Major global shipping insurance companies are in talks with the US government seeking exemption from sanctions to be able to adequately cover cargoes of Iranian crude and oil products, senior industry officials said.
The multi-billion dollar insurance industry that covers ships and cargoes linked to Iran is proving to be a non-starter because most of the companies that deal with reinsurance are based in the US.
“Behind-the-scenes discussions are on with the OFAC and the US State Department and we have made some recommendations to get around this problem,” a senior executive of the International Group of P&I Clubs said.
OFAC is the Office of Foreign Assets Control at the US Department of Treasury that also publishes the list of Specially Designated nationals and Blocked Persons or SDN with whom financial transactions and business dealings are prohibited.
The pool of 13 major protection and indemnity clubs is called the International Group of P&I Clubs and it dominates the insurance of the global shipping industry.
Either the whole structure of reinsurance needs to be exempted from the US sanctions against Iran or licenses need to be given to specific companies to ensure that cargoes of Iranian crude and oil products and the ships carrying them get appropriate reinsurance cover, the executive said.

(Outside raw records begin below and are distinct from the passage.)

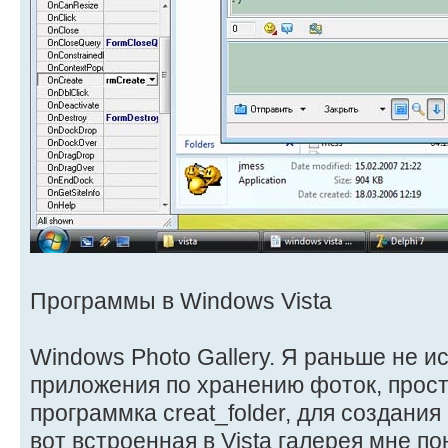
Программы в Windows Vista
Windows Photo Gallery. Я раньше не и
приложения по хранению фоток, прост
программка creat_folder, для создания
вот встроенная в Vista галерея мне по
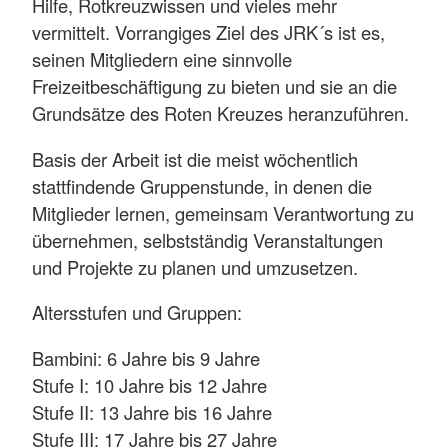
Hilfe, Rotkreuzwissen und vieles mehr
vermittelt. Vorrangiges Ziel des JRK´s ist es,
seinen Mitgliedern eine sinnvolle
Freizeitbeschäftigung zu bieten und sie an die
Grundsätze des Roten Kreuzes heranzuführen.
Basis der Arbeit ist die meist wöchentlich
stattfindende Gruppenstunde, in denen die
Mitglieder lernen, gemeinsam Verantwortung zu
übernehmen, selbstständig Veranstaltungen
und Projekte zu planen und umzusetzen.
Altersstufen und Gruppen:
Bambini: 6 Jahre bis 9 Jahre
Stufe I: 10 Jahre bis 12 Jahre
Stufe II: 13 Jahre bis 16 Jahre
Stufe III: 17 Jahre bis 27 Jahre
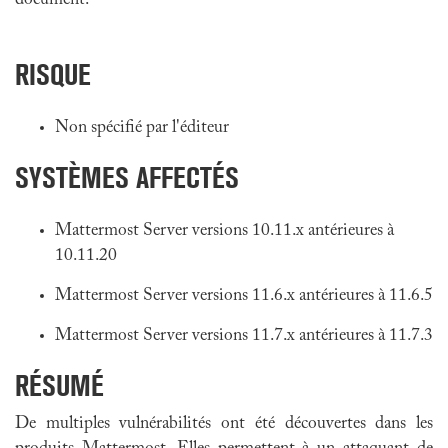
document.
RISQUE
Non spécifié par l'éditeur
SYSTÈMES AFFECTÉS
Mattermost Server versions 10.11.x antérieures à
10.11.20
Mattermost Server versions 11.6.x antérieures à 11.6.5
Mattermost Server versions 11.7.x antérieures à 11.7.3
RÉSUMÉ
De multiples vulnérabilités ont été découvertes dans les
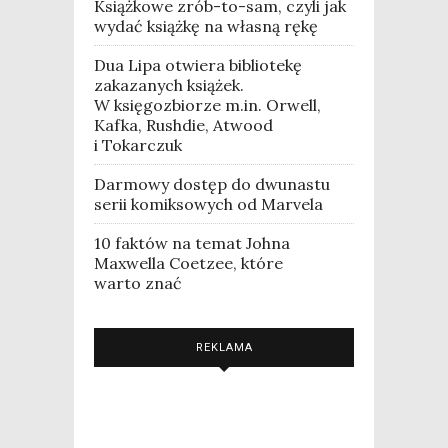
Książkowe zrób-to-sam, czyli jak
wydać książkę na własną rękę
Dua Lipa otwiera bibliotekę
zakazanych książek.
W księgozbiorze m.in. Orwell,
Kafka, Rushdie, Atwood
i Tokarczuk
Darmowy dostęp do dwunastu
serii komiksowych od Marvela
10 faktów na temat Johna
Maxwella Coetzee, które
warto znać
REKLAMA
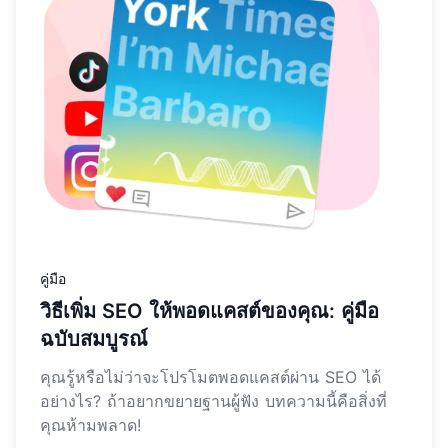
คู่มือ
วิธีเพิ่ม SEO ให้พอดแคสต์ของคุณ: คู่มือ
ฉบับสมบูรณ์
คุณรู้หรือไม่ว่าจะโปรโมตพอดแคสต์ผ่าน SEO ได้
อย่างไร? ถ้าอยากขยายฐานผู้ฟัง บทความนี้คือสิ่งที่
คุณห้ามพลาด!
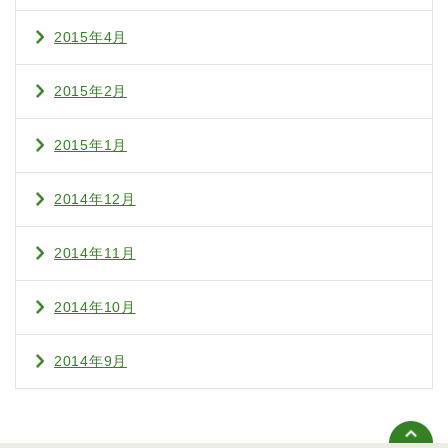
2015年4月
2015年2月
2015年1月
2014年12月
2014年11月
2014年10月
2014年9月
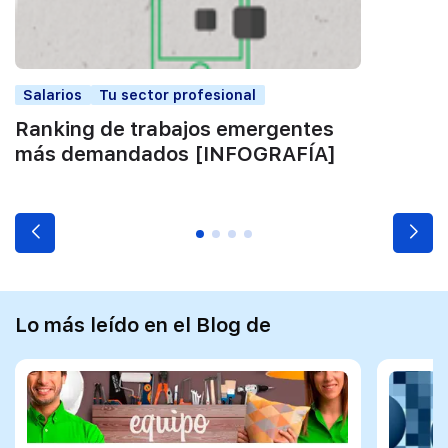
Salarios
Tu sector profesional
Ranking de trabajos emergentes
más demandados [INFOGRAFÍA]
Lo más leído en el Blog de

Until a general or specific license for re-insurers is provided, the IG of P&I clubs suggested to the OFAC that fall-back insurance be permitted to bridge any shortfall that may arise in claims involving trade with Iran, sources said.
On January 16, also called Implementation Day, international sanctions on Iran were mostly suspended, allowing businesses across the globe to resume trading.
However, the vast majority of “primary sanctions” applicable to US citizens and companies domiciled in the US still remains in effect and they are prohibited from doing business with Iran.
“These are early days in the lifting of sanctions and no one wants to be on the wrong foot because they cannot afford to be losing their business in the US,” Peter Sand, chief shipping analyst of the Baltic and International Maritime Council, or Bimco, said.
Sanctions have only been suspended, not permanently withdrawn, he pointed out.
Ships are not willing to call at Iranian ports because P&I clubs cannot give full coverage, a Tokyo-based chartering executive with a global commodities trading company said.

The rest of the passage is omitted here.